Assignment »
Find the line containing "here? Return masks as SVG." in the data below and repeat it, along with all later lines, exactly through the last one.

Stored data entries

*-*-*

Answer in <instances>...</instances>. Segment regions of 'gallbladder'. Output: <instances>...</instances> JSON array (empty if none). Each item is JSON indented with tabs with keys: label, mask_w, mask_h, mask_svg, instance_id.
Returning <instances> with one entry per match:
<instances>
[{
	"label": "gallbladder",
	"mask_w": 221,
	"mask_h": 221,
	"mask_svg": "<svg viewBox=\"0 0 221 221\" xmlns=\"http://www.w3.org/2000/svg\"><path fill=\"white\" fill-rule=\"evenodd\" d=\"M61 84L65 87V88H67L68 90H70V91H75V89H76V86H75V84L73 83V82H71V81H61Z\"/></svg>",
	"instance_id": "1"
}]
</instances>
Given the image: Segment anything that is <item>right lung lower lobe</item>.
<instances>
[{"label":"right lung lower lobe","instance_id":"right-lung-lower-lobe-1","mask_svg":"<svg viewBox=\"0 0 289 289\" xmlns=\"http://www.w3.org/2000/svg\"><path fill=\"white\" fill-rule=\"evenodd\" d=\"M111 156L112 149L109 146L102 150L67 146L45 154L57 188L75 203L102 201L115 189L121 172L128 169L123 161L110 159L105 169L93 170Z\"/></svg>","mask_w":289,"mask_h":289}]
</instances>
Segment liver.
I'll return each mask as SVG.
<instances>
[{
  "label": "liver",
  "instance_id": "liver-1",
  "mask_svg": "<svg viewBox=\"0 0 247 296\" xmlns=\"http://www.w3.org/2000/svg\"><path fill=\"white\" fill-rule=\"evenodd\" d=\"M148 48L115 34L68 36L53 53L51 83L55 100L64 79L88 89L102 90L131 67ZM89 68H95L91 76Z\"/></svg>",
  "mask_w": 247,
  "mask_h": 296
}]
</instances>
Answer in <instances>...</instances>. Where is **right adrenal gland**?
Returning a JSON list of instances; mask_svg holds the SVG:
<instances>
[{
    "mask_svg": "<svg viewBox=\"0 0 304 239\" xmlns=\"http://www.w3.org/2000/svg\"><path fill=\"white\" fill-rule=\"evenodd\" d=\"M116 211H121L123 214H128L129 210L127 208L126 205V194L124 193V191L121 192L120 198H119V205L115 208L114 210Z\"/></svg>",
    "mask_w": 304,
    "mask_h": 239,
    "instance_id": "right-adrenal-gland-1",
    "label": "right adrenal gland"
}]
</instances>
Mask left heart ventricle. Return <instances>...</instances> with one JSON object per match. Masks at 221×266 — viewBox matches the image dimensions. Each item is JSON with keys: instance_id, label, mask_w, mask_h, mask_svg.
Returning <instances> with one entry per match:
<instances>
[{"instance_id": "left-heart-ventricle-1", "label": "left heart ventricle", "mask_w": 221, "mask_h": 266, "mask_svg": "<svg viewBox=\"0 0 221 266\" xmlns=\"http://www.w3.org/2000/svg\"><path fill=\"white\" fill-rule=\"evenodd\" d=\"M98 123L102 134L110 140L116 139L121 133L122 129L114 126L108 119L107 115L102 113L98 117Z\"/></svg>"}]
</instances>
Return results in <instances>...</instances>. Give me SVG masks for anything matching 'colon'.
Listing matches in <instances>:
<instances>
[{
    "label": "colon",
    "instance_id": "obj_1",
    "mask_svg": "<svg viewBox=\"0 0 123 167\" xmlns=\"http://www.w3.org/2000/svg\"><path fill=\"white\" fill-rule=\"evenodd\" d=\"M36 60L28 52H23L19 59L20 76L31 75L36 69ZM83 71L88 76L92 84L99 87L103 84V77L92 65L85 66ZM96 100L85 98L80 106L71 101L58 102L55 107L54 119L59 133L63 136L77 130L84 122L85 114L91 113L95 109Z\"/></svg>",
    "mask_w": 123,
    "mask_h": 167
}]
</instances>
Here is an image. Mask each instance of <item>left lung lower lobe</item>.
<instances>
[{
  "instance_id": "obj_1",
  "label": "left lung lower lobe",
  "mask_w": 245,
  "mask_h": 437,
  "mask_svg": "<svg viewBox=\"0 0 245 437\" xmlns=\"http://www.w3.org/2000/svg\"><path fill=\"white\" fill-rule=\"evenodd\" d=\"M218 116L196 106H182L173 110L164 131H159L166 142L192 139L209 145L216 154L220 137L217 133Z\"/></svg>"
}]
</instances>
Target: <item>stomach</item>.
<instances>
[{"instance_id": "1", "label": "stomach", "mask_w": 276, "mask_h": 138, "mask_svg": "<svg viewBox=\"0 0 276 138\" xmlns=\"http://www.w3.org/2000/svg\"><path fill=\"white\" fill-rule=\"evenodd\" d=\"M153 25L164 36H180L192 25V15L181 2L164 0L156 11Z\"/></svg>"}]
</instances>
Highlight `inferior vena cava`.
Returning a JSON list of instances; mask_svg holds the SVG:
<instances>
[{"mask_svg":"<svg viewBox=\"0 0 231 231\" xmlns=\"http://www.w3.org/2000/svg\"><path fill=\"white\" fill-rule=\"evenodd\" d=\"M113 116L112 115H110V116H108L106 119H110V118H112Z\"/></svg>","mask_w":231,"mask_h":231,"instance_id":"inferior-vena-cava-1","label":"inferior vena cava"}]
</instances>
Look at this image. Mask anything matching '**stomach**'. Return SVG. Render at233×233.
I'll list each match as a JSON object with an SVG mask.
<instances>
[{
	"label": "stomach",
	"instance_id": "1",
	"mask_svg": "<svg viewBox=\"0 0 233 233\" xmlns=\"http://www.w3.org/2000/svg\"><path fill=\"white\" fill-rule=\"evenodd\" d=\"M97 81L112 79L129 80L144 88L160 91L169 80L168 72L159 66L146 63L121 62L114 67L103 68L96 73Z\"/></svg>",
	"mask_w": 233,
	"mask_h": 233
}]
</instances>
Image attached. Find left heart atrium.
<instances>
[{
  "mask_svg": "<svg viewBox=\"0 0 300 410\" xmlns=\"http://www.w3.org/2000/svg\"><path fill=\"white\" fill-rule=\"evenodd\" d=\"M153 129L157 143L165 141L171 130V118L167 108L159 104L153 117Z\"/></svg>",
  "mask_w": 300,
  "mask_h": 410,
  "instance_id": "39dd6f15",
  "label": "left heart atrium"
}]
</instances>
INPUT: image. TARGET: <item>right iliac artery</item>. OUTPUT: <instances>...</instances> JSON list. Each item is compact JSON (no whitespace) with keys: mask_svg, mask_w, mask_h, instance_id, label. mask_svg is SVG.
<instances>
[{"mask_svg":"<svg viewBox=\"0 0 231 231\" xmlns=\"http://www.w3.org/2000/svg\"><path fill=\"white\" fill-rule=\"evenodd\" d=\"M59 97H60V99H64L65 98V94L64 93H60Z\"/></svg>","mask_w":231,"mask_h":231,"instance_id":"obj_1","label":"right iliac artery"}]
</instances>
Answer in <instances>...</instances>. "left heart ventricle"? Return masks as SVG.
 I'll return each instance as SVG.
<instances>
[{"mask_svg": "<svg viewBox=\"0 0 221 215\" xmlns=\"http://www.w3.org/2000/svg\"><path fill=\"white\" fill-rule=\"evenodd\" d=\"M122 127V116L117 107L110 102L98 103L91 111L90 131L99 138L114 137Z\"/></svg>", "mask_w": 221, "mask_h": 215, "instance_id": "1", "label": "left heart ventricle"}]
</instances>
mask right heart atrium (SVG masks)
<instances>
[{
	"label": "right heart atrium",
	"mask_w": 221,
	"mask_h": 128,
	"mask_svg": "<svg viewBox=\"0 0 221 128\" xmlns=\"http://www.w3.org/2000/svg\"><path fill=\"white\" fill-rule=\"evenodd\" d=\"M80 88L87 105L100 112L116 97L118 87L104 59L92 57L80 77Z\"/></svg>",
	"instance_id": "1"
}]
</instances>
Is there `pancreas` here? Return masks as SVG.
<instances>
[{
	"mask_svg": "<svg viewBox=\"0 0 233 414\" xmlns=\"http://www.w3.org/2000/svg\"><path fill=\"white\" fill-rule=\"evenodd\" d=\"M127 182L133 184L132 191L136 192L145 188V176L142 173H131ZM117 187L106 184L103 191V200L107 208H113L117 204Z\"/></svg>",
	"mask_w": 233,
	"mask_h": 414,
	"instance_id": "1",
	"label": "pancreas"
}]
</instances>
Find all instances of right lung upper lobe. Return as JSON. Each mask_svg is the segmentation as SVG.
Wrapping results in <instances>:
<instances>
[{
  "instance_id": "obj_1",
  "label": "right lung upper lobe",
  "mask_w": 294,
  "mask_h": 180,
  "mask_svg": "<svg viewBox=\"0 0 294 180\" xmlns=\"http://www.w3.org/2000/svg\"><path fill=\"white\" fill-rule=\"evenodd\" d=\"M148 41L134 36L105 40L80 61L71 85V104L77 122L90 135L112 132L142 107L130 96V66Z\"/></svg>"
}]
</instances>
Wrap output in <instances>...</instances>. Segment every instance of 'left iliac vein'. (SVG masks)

*-*-*

Result of the task »
Is there `pancreas` here? Return masks as SVG.
<instances>
[{
	"mask_svg": "<svg viewBox=\"0 0 233 414\" xmlns=\"http://www.w3.org/2000/svg\"><path fill=\"white\" fill-rule=\"evenodd\" d=\"M127 182L133 184L132 191L136 192L145 188V176L142 173H131ZM117 187L106 184L103 191V200L107 208H113L117 204Z\"/></svg>",
	"mask_w": 233,
	"mask_h": 414,
	"instance_id": "1",
	"label": "pancreas"
}]
</instances>
Find all instances of right lung upper lobe. Return as JSON. Each mask_svg is the segmentation as SVG.
Wrapping results in <instances>:
<instances>
[{
  "instance_id": "obj_1",
  "label": "right lung upper lobe",
  "mask_w": 294,
  "mask_h": 180,
  "mask_svg": "<svg viewBox=\"0 0 294 180\" xmlns=\"http://www.w3.org/2000/svg\"><path fill=\"white\" fill-rule=\"evenodd\" d=\"M148 41L134 36L105 40L80 61L71 85V104L77 122L90 135L112 132L142 107L130 96V66Z\"/></svg>"
}]
</instances>
Wrap output in <instances>...</instances>. Segment every instance of 'left iliac vein'. (SVG masks)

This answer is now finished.